The main topic of discussion currently are short sales. Given that the Home Affordable Foreclosure Alternatives program, which is a government program focused on short sales, is about to begin. But, in the end, the real key to resolving the problems that yet remain in housing, is likely to come back to an old standby: REO property sales. Armed with the current real estate comps for your target areas you will be well prepared for the increase.


According to data from Lender Processing Services, 7.4 million loans are now non-current, compared to just 4.1 million on average in 2008.

For all loans more than 90 days in arrears, the average days delinquent is now at 272 days—up from 204 days in early 2008. For loans in foreclosure, the aging numbers are even more staggering: loans in this bucket average 410 days delinquent, up from 260 days delinquent in early 2008.

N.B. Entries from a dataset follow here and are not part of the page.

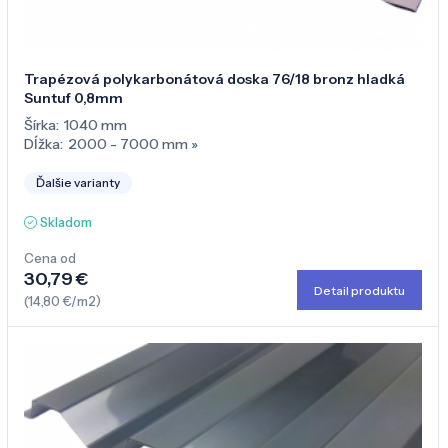
Trapézová polykarbonátová doska 76/18 bronz hladká
Suntuf 0,8mm
Šírka:
1040 mm
Dĺžka:
2000 - 7000 mm
»
Ďalšie varianty
Skladom
Cena od
30,79 €
Detail produktu
(14,80 €/m2)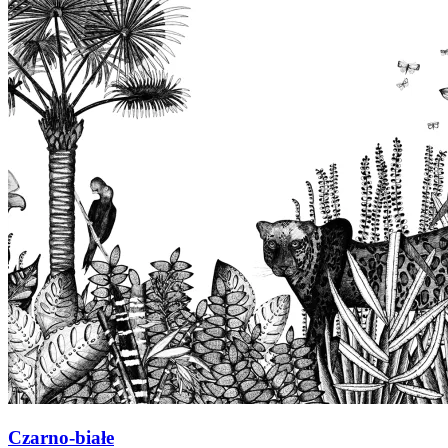
Czarno-białe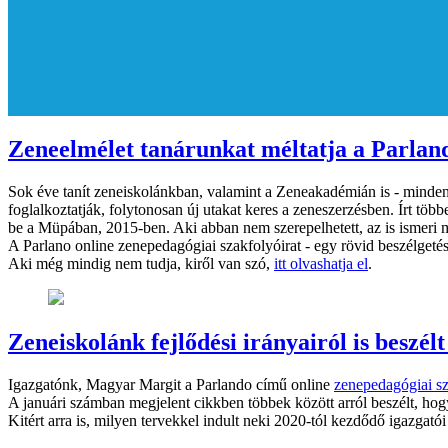
Zeneelmélet tanárunkat méltatja a Parland
Sok éve tanít zeneiskolánkban, valamint a Zeneakadémián is - minde
foglalkoztatják, folytonosan új utakat keres a zeneszerzésben. Írt tö
be a Müpában, 2015-ben. Aki abban nem szerepelhetett, az is ismeri 
A Parlano online zenepedagógiai szakfolyóirat - egy rövid beszélgetéss
Aki még mindig nem tudja, kiről van szó,
itt olvashatja el
.
Zeneiskolánk fejlődési irányairól is besz
Igazgatónk, Magyar Margit a Parlando című online
zenepedagógiai sz
A januári számban megjelent cikkben többek között arról beszélt, hogy
Kitért arra is, milyen tervekkel indult neki 2020-tól kezdődő igazgat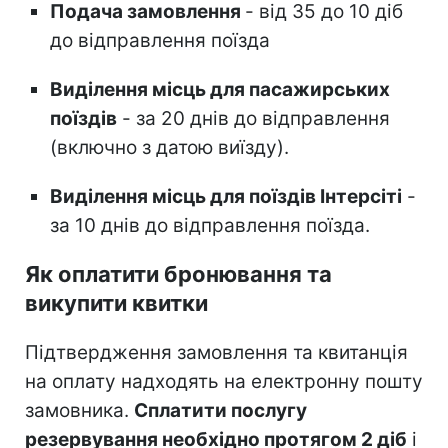
Подача замовлення
- від 35 до 10 діб
до відправлення поїзда
Виділення місць для пасажирських
поїздів
- за 20 днів до відправлення
(включно з датою виїзду).
Виділення місць для поїздів Інтерсіті
-
за 10 днів до відправлення поїзда.
Як оплатити бронювання та
викупити квитки
Підтвердження замовлення та квитанція
на оплату надходять на електронну пошту
замовника.
Сплатити послугу
резервування необхідно протягом 2 діб
і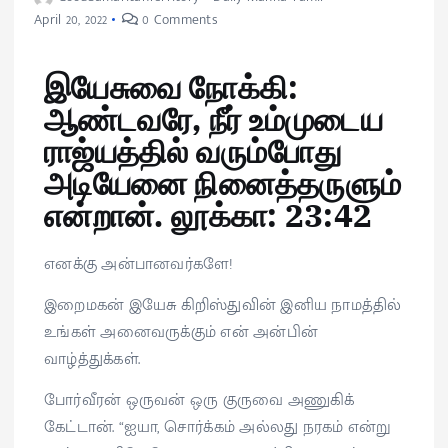
April 20, 2022
0 Comments
இயேசுவை நோக்கி:
ஆண்டவரே, நீர் உம்முடைய
ராஜ்யத்தில் வரும்போது
அடியேனை நினைத்தருளும்
என்றான். லூக்கா: 23:42
எனக்கு அன்பானவர்களே!
இறைமகன் இயேசு கிறிஸ்துவின் இனிய நாமத்தில்
உங்கள் அனைவருக்கும் என் அன்பின்
வாழ்த்துக்கள்.
போர்வீரன் ஒருவன் ஒரு குருவை அணுகிக்
கேட்டான். “ஐயா, சொர்க்கம் அல்லது நரகம் என்று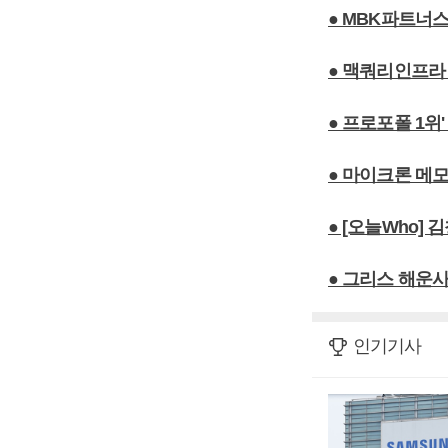
● MBK파트너
● 맥쿼리인프라 
● 프로포폴 1위
● 마이크론 메모
● [오늘Who] 
● 그리스 해운사
인기기사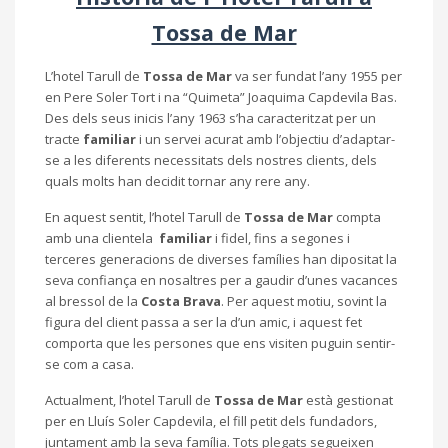
Tossa de Mar
L’hotel Tarull de
Tossa de Mar
va ser fundat l’any 1955 per
en Pere Soler Tort i na “Quimeta” Joaquima Capdevila Bas.
Des dels seus inicis l’any 1963 s’ha caracteritzat per un
tracte
familiar
i un servei acurat amb l’objectiu d’adaptar-
se a les diferents necessitats dels nostres clients, dels
quals molts han decidit tornar any rere any.
En aquest sentit, l’hotel Tarull de
Tossa de Mar
compta
amb una clientela
familiar
i fidel, fins a segones i
terceres generacions de diverses famílies han dipositat la
seva confiança en nosaltres per a gaudir d’unes vacances
al bressol de la
Costa Brava
. Per aquest motiu, sovint la
figura del client passa a ser la d’un amic, i aquest fet
comporta que les persones que ens visiten puguin sentir-
se com a casa.
Actualment, l’hotel Tarull de
Tossa de Mar
està gestionat
per en Lluís Soler Capdevila, el fill petit dels fundadors,
juntament amb la seva família. Tots plegats segueixen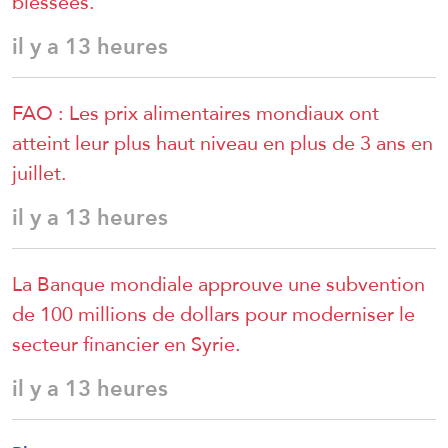
blessées.
il y a 13 heures
FAO : Les prix alimentaires mondiaux ont
atteint leur plus haut niveau en plus de 3 ans en
juillet.
il y a 13 heures
La Banque mondiale approuve une subvention
de 100 millions de dollars pour moderniser le
secteur financier en Syrie.
il y a 13 heures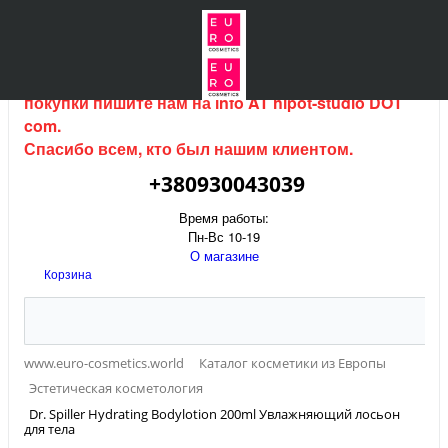
Интернет магазин (данный сайт) продается, для
покупки пишите нам на
info AT hipot-studio DOT
com
.
Спасибо всем, кто был нашим клиентом.
+380930043039
Время работы:
Пн-Вс 10-19
О магазине
Корзина
www.euro-cosmetics.world
Каталог косметики из Европы
Эстетическая косметология
Dr. Spiller Hydrating Bodylotion 200ml Увлажняющий лосьон
для тела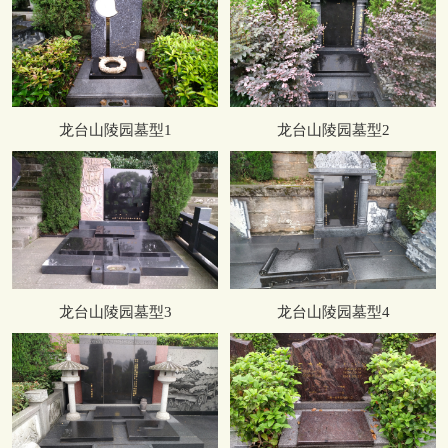
龙台山陵园墓型1
龙台山陵园墓型2
龙台山陵园墓型3
龙台山陵园墓型4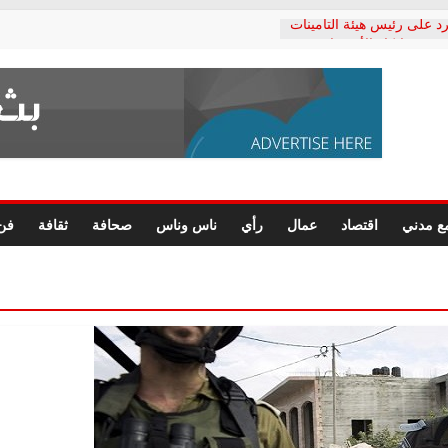
د على رئيس هيئة التأمينات
حفي: إنكار الأزمة لا ينهي
 المعاشات.. ونطالب بكشف
ة
 يكتب: القطاع الصحي إلى
الشعبي يطلق لجنة “الحق
إسكندرية لرصد الانتهاكات
الرسومات النهائية للقرار
ع مدني
اقتصاد
عمال
رأي
ناس وناس
صحافة
ثقافة
فن
 الصحفيين.. وانتهاء أعمال
لإداري
 لحقوق الإنسان يعلن
دكتور محمد زهران.. ويؤكد:
وضمانات المحاكمة العادلة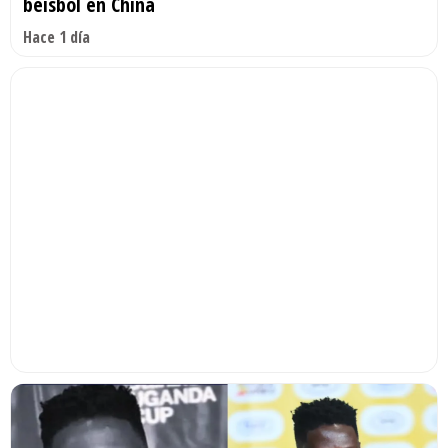
béisbol en China
Hace 1 día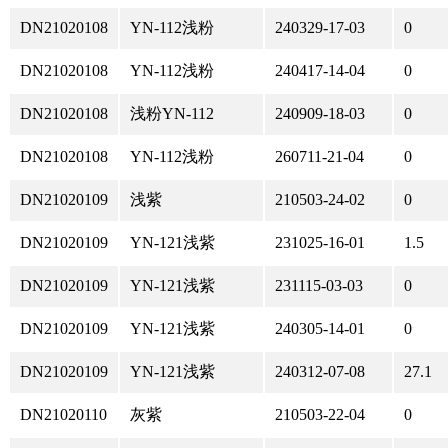
DN21020108
YN-112浅粉
240329-17-03
0
DN21020108
YN-112浅粉
240417-14-04
0
DN21020108
浅粉YN-112
240909-18-03
0
DN21020108
YN-112浅粉
260711-21-04
0
DN21020109
浅紫
210503-24-02
0
DN21020109
YN-121浅紫
231025-16-01
1.5
DN21020109
YN-121浅紫
231115-03-03
0
DN21020109
YN-121浅紫
240305-14-01
0
DN21020109
YN-121浅紫
240312-07-08
27.1
DN21020110
灰紫
210503-22-04
0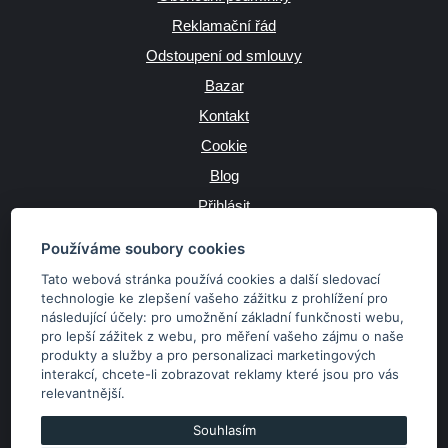
Reklamační řád
Odstoupení od smlouvy
Bazar
Kontakt
Cookie
Blog
Přihlásit
Výrobce
Používáme soubory cookies
Tato webová stránka používá cookies a další sledovací
technologie ke zlepšení vašeho zážitku z prohlížení pro
následující účely:
pro umožnění základní funkčnosti webu
,
JAZYK
pro lepší zážitek z webu
,
pro měření vašeho zájmu o naše
produkty a služby a pro personalizaci marketingových
interakcí
,
chcete-li zobrazovat reklamy které jsou pro vás
MĚNA
relevantnější
.
Kč
€
Souhlasím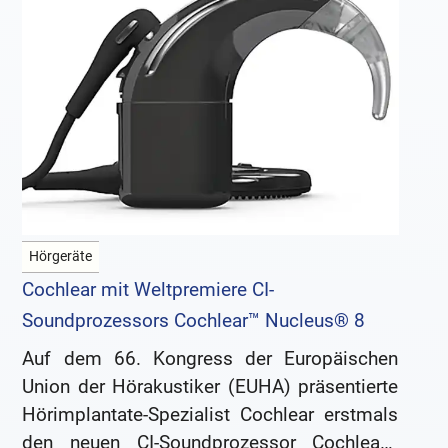
Hörgeräte
Cochlear mit Weltpremiere CI-
Soundprozessors Cochlear™ Nucleus® 8
Auf dem 66. Kongress der Europäischen
Union der Hörakustiker (EUHA) präsentierte
Hörimplantate-Spezialist Cochlear erstmals
den neuen CI-Soundprozessor Cochlear™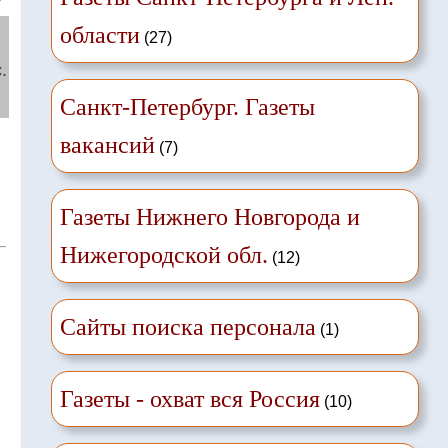
области
(27)
.
Санкт-Петербург. Газеты
вакансий
(7)
,
Газеты Нижнего Новгорода и
Нижегородской обл.
(12)
Сайты поиска персонала
(1)
Газеты - охват вся Россия
(10)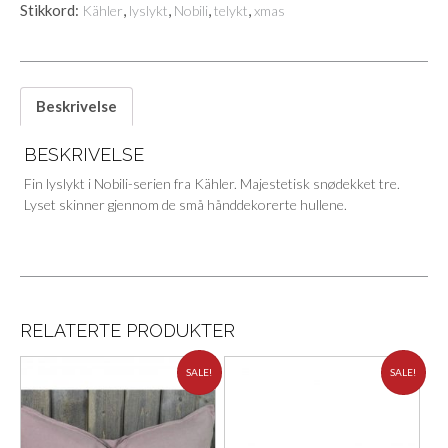
Stikkord:
,
,
,
,
Kähler
lyslykt
Nobili
telykt
xmas
Beskrivelse
BESKRIVELSE
Fin lyslykt i Nobili-serien fra Kähler. Majestetisk snødekket tre.
Lyset skinner gjennom de små hånddekorerte hullene.
RELATERTE PRODUKTER
SALE!
SALE!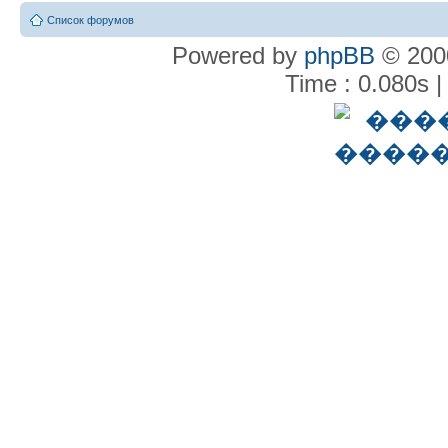
Список форумов
Powered by
phpBB
© 2000
Time : 0.080s |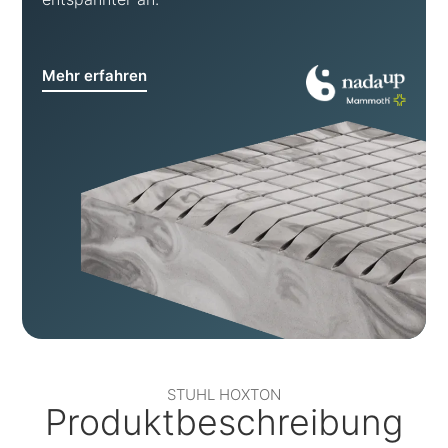
Mehr erfahren
STUHL HOXTON
Produktbeschreibung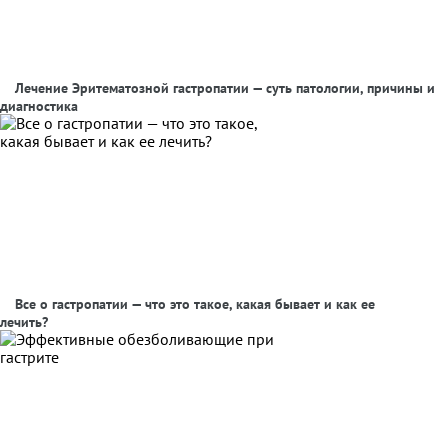
Лечение Эритематозной гастропатии — суть патологии, причины и
диагностика
Все о гастропатии — что это такое, какая бывает и как ее
лечить?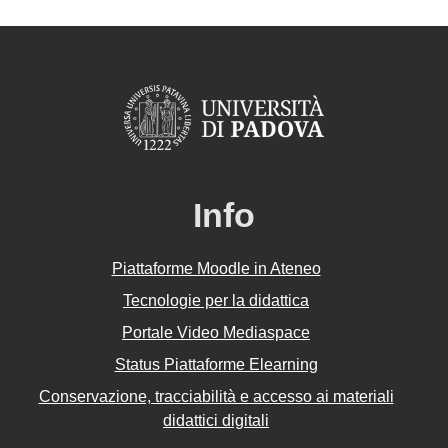
Info
Piattaforme Moodle in Ateneo
Tecnologie per la didattica
Portale Video Mediaspace
Status Piattaforme Elearning
Conservazione, tracciabilità e accesso ai materiali
didattici digitali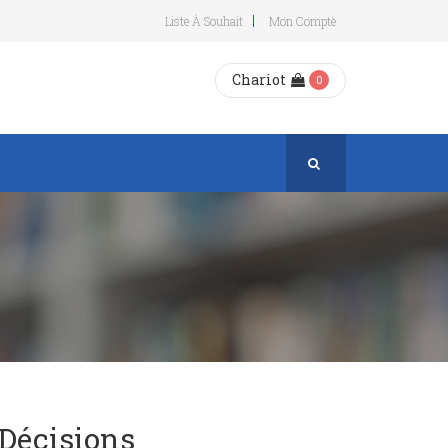
Liste À Souhait
Mon Compte
Chariot
0
 Décisions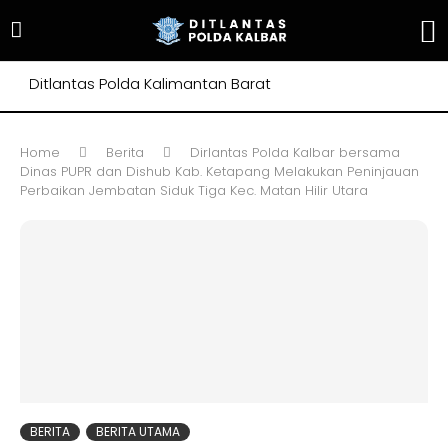
Ditlantas Polda Kalimantan Barat
Home
Berita
Dirlantas Polda Kalbar bersama
Dinas PUPR dan Dishub Kab. Ketapang Melakukan Peninjauan
Perbaikan Jembatan Siduk Tiga Kec. Matan Hilir Utara
BERITA
BERITA UTAMA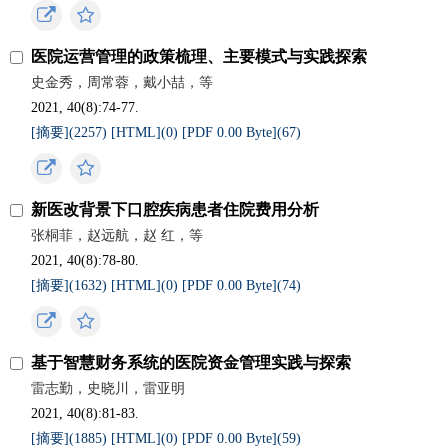
医院运营管理的政策梳理、主要模式与实践探索
史金秀，周常蓉，戴小喆，等
2021, 40(8):74-77.
[摘要](
2257
)
[HTML](
0
)
[PDF 0.00 Byte](
67
)
新医改背景下口腔疾病患者住院费用分析
张桐菲，赵远航，赵 红，等
2021, 40(8):78-80.
[摘要](
1632
)
[HTML](
0
)
[PDF 0.00 Byte](
74
)
基于智慧财务系统的医院资金管理实践与探索
雷志勤，史晓川，雷亚明
2021, 40(8):81-83.
[摘要](
1885
)
[HTML](
0
)
[PDF 0.00 Byte](
59
)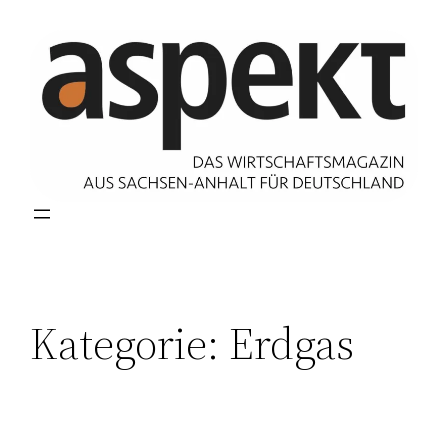
Zum
Inhalt
springen
Kategorie:
Erdgas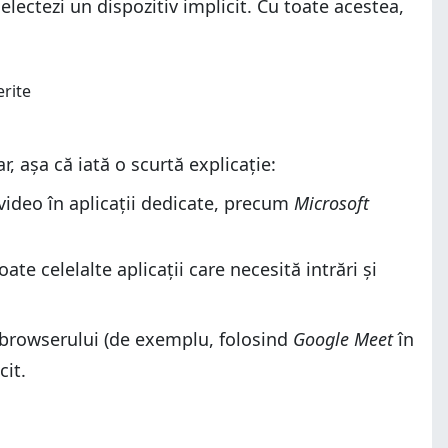
ectezi un dispozitiv implicit. Cu toate acestea,
ar, așa că iată o scurtă explicație:
 video în aplicații dedicate, precum
Microsoft
te celelalte aplicații care necesită intrări și
l browserului (de exemplu, folosind
Google Meet
în
cit.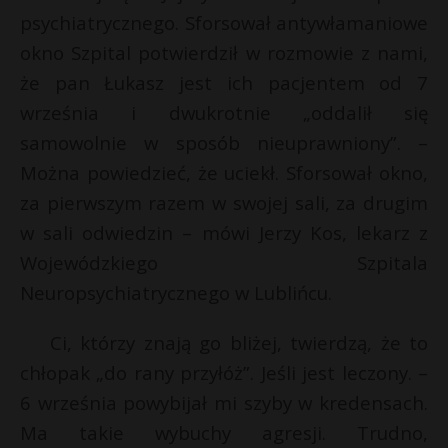
psychiatrycznego. Sforsował antywłamaniowe
P
okno Szpital potwierdził w rozmowie z nami,
że pan Łukasz jest ich pacjentem od 7
września i dwukrotnie „oddalił się
E
samowolnie w sposób nieuprawniony”. –
Można powiedzieć, że uciekł. Sforsował okno,
i
za pierwszym razem w swojej sali, za drugim
l
r
w sali odwiedzin – mówi Jerzy Kos, lekarz z
r
Wojewódzkiego Szpitala
Neuropsychiatrycznego w Lublińcu.
Ci, którzy znają go bliżej, twierdzą, że to
chłopak „do rany przyłóż”. Jeśli jest leczony. –
6 września powybijał mi szyby w kredensach.
Ma takie wybuchy agresji. Trudno,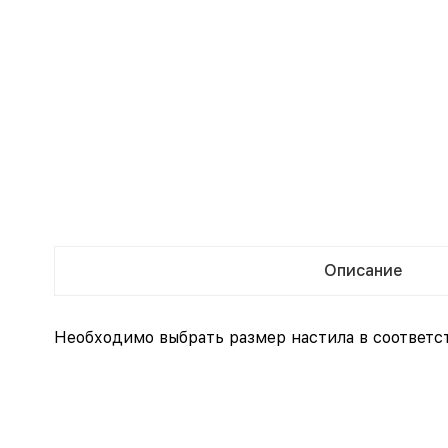
Описание
Необходимо выбрать размер настила в соответс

Ponder those numbers for just a second. On average, severely delinquent borrowers have gone more than 9 months without making a mortgage payment—and yet foreclosure has not yet started for them. For those borrowers who are in the foreclosure process, it’s been an average of 13.6 months—more than one full year—since they last made any payment on their mortgage.

How does this affect you as a real estate investor? Here is an opportunity to get short sales and possibly even some “subject to” deals. Keep your eyes open in your local market for these opportunities and see if you can snatch some of these up before they go to foreclosure. And have the ability to help your fellow Americans who are in dire straits in their homes.